When the data below is printed, every line must match exactly and the images must be absent.

Data records:
^^^^^^^^^^^^^^^^
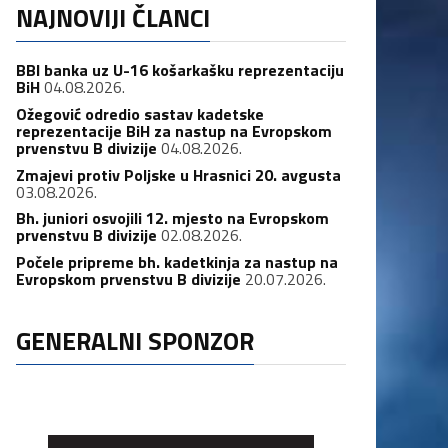
NAJNOVIJI ČLANCI
BBI banka uz U-16 košarkašku reprezentaciju
BiH
04.08.2026.
Ožegović odredio sastav kadetske
reprezentacije BiH za nastup na Evropskom
prvenstvu B divizije
04.08.2026.
Zmajevi protiv Poljske u Hrasnici 20. avgusta
03.08.2026.
Bh. juniori osvojili 12. mjesto na Evropskom
prvenstvu B divizije
02.08.2026.
Počele pripreme bh. kadetkinja za nastup na
Evropskom prvenstvu B divizije
20.07.2026.
GENERALNI SPONZOR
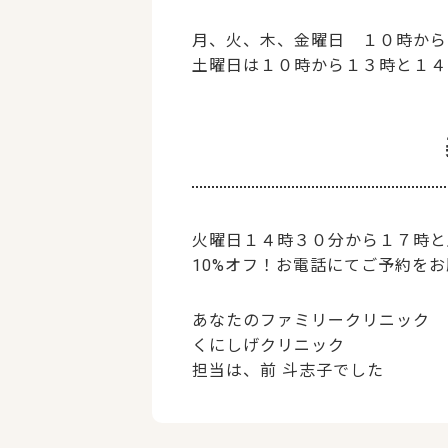
月、火、木、金曜日 １０時から
土曜日は１０時から１３時と１４
火曜日１４時３０分から１７時と
10%オフ！お電話にてご予約を
あなたのファミリークリニック
くにしげクリニック
担当は、前 斗志子でした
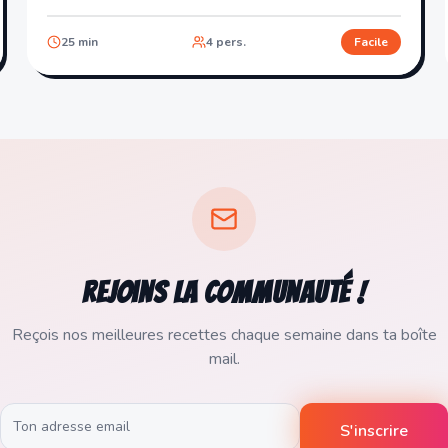
25
min
4
pers.
Facile
Rejoins la communauté !
Reçois nos meilleures recettes chaque semaine dans ta boîte
mail.
S'inscrire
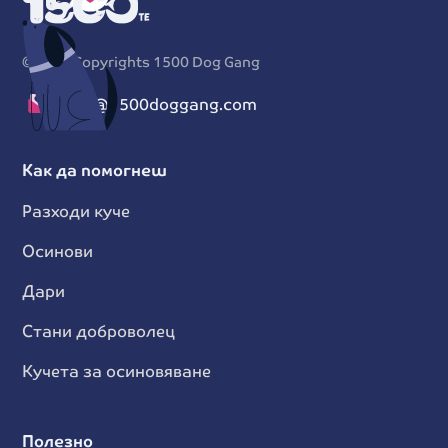
©
2026
Copyrights 1500 Dog Gang
info@1500doggang.com
Как да помогнеш
Разходи куче
Осинови
Дари
Стани доброволец
Кучета за осиновяване
Полезно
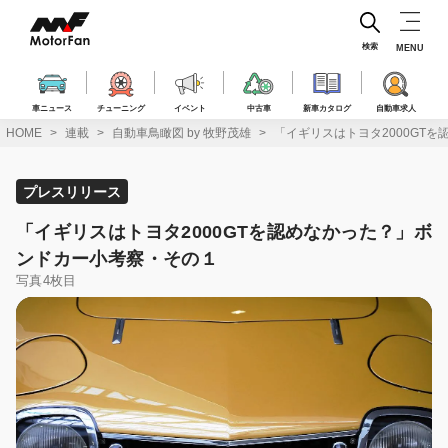
コ
ン
テ
検索
MENU
ン
ツ
へ
車ニュース
チューニング
イベント
中古車
新車カタログ
自動車求人
ス
HOME
連載
自動車鳥瞰図 by 牧野茂雄
「イギリスはトヨタ2000GT
キ
ッ
プ
プレスリリース
「イギリスはトヨタ2000GTを認めなかった？」ボ
ンドカー小考察・その１
写真4枚目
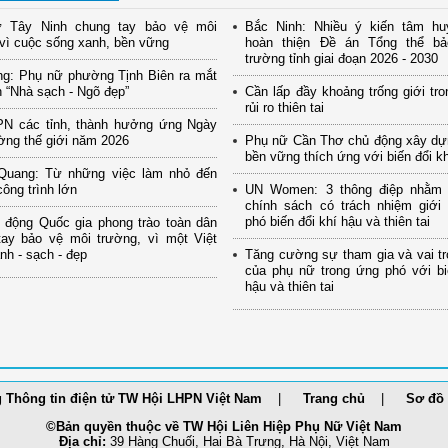
 Tây Ninh chung tay bảo vệ môi
Bắc Ninh: Nhiều ý kiến tâm hu
vì cuộc sống xanh, bền vững
hoàn thiện Đề án Tổng thể b
trường tỉnh giai đoạn 2026 - 2030
ng: Phụ nữ phường Tịnh Biên ra mắt
 “Nhà sạch - Ngõ đẹp”
Cần lấp đầy khoảng trống giới tro
rủi ro thiên tai
PN các tỉnh, thành hưởng ứng Ngày
ờng thế giới năm 2026
Phụ nữ Cần Thơ chủ động xây dự
bền vững thích ứng với biến đổi k
Quang: Từ những việc làm nhỏ đến
ông trình lớn
UN Women: 3 thông điệp nhằm
chính sách có trách nhiệm giới
phó biến đổi khí hậu và thiên tai
 động Quốc gia phong trào toàn dân
tay bảo vệ môi trường, vì một Việt
h - sạch - đẹp
Tăng cường sự tham gia và vai tr
của phụ nữ trong ứng phó với bi
hậu và thiên tai
 Thông tin điện tử TW Hội LHPN Việt Nam
Trang chủ
Sơ đồ 
©Bản quyền thuộc về TW Hội Liên Hiệp Phụ Nữ Việt Nam
Địa chỉ:
39 Hàng Chuối, Hai Bà Trưng, Hà Nội, Việt Nam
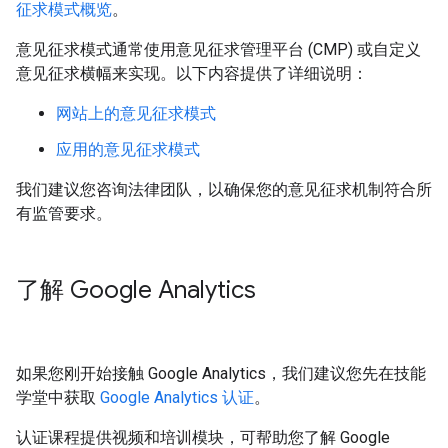
征求模式概览
。
意见征求模式通常使用意见征求管理平台 (CMP) 或自定义
意见征求横幅来实现。以下内容提供了详细说明：
网站上的意见征求模式
应用的意见征求模式
我们建议您咨询法律团队，以确保您的意见征求机制符合所
有监管要求。
了解 Google Analytics
如果您刚开始接触 Google Analytics，我们建议您先在技能
学堂中获取
Google Analytics 认证
。
认证课程提供视频和培训模块，可帮助您了解 Google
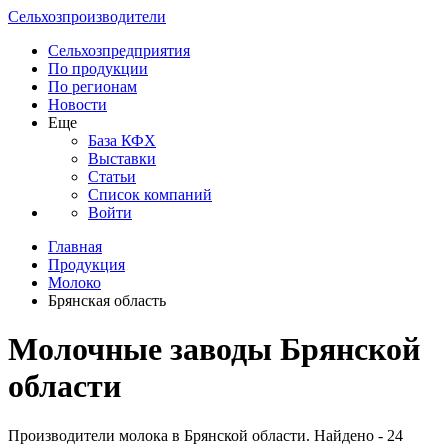
Сельхозпроизводители
Сельхозпредприятия
По продукции
По регионам
Новости
Еще
База КФХ
Выставки
Статьи
Список компаний
Войти
Главная
Продукция
Молоко
Брянская область
Молочные заводы Брянской
области
Производители молока в Брянской области. Найдено - 24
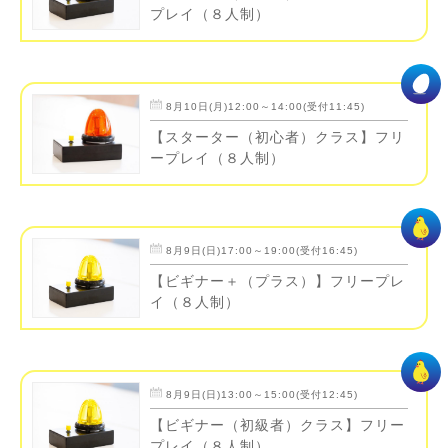
プレイ（８人制）
8月10日(月)12:00～14:00(受付11:45)
【スターター（初心者）クラス】フリ
ープレイ（８人制）
8月9日(日)17:00～19:00(受付16:45)
【ビギナー＋（プラス）】フリープレ
イ（８人制）
8月9日(日)13:00～15:00(受付12:45)
【ビギナー（初級者）クラス】フリー
プレイ（８人制）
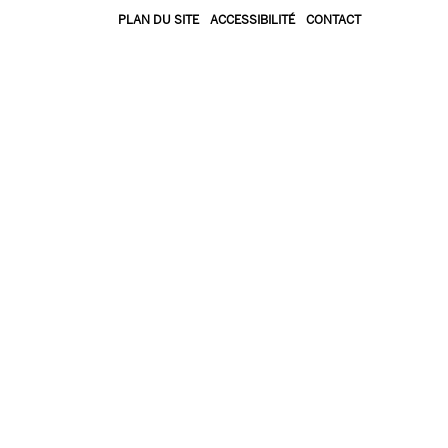
PLAN DU SITE
ACCESSIBILITÉ
CONTACT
^^^^^^^^^^^^^^^^
Exercise result:
NAJNOVIJI ČLANCI
BBI banka uz U-16 košarkašku reprezentaciju
BiH
04.08.2026.
Ožegović odredio sastav kadetske
reprezentacije BiH za nastup na Evropskom
prvenstvu B divizije
04.08.2026.
Zmajevi protiv Poljske u Hrasnici 20. avgusta
03.08.2026.
Bh. juniori osvojili 12. mjesto na Evropskom
prvenstvu B divizije
02.08.2026.
Počele pripreme bh. kadetkinja za nastup na
Evropskom prvenstvu B divizije
20.07.2026.
GENERALNI SPONZOR
月、火、木、金曜日 １０時から
土曜日は１０時から１３時と１４
火曜日１４時３０分から１７時と
10%オフ！お電話にてご予約を
あなたのファミリークリニック
くにしげクリニック
担当は、前 斗志子でした
25
min
4
pers.
Facile
Rejoins la communauté !
Reçois nos meilleures recettes chaque semaine dans ta boîte
mail.
S'inscrire
©
2026
Copyrights 1500 Dog Gang
info@1500doggang.com
Как да помогнеш
Разходи куче
Осинови
Дари
Стани доброволец
Кучета за осиновяване
Полезно
コ
ン
テ
検索
MENU
ン
ツ
へ
車ニュース
チューニング
イベント
中古車
新車カタログ
自動車求人
ス
HOME
連載
自動車鳥瞰図 by 牧野茂雄
「イギリスはトヨタ2000GT
キ
ッ
プ
プレスリリース
「イギリスはトヨタ2000GTを認めなかった？」ボ
ンドカー小考察・その１
写真4枚目
 Tây Ninh chung tay bảo vệ môi
Bắc Ninh: Nhiều ý kiến tâm hu
vì cuộc sống xanh, bền vững
hoàn thiện Đề án Tổng thể b
trường tỉnh giai đoạn 2026 - 2030
ng: Phụ nữ phường Tịnh Biên ra mắt
 “Nhà sạch - Ngõ đẹp”
Cần lấp đầy khoảng trống giới tro
rủi ro thiên tai
PN các tỉnh, thành hưởng ứng Ngày
ờng thế giới năm 2026
Phụ nữ Cần Thơ chủ động xây dự
bền vững thích ứng với biến đổi k
Quang: Từ những việc làm nhỏ đến
ông trình lớn
UN Women: 3 thông điệp nhằm
chính sách có trách nhiệm giới
phó biến đổi khí hậu và thiên tai
 động Quốc gia phong trào toàn dân
tay bảo vệ môi trường, vì một Việt
h - sạch - đẹp
Tăng cường sự tham gia và vai tr
của phụ nữ trong ứng phó với bi
hậu và thiên tai
 Thông tin điện tử TW Hội LHPN Việt Nam
Trang chủ
Sơ đồ 
©Bản quyền thuộc về TW Hội Liên Hiệp Phụ Nữ Việt Nam
Địa chỉ:
39 Hàng Chuối, Hai Bà Trưng, Hà Nội, Việt Nam
征求模式概览
。
意见征求模式通常使用意见征求管理平台 (CMP) 或自定义
意见征求横幅来实现。以下内容提供了详细说明：
网站上的意见征求模式
应用的意见征求模式
我们建议您咨询法律团队，以确保您的意见征求机制符合所
有监管要求。
了解 Google Analytics
如果您刚开始接触 Google Analytics，我们建议您先在技能
学堂中获取
Google Analytics 认证
。
认证课程提供视频和培训模块，可帮助您了解 Google
Сельхозпроизводители
Сельхозпредприятия
По продукции
По регионам
Новости
Еще
База КФХ
Выставки
Статьи
Список компаний
Войти
Главная
Продукция
Молоко
Брянская область
Молочные заводы Брянской
области
Производители молока в Брянской области. Найдено - 24
プレイ（８人制）
8月10日(月)12:00～14:00(受付11:45)
【スターター（初心者）クラス】フリ
ープレイ（８人制）
8月9日(日)17:00～19:00(受付16:45)
【ビギナー＋（プラス）】フリープレ
イ（８人制）
8月9日(日)13:00～15:00(受付12:45)
【ビギナー（初級者）クラス】フリー
プレイ（８人制）
PLAN DU SITE
ACCESSIBILITÉ
CONTACT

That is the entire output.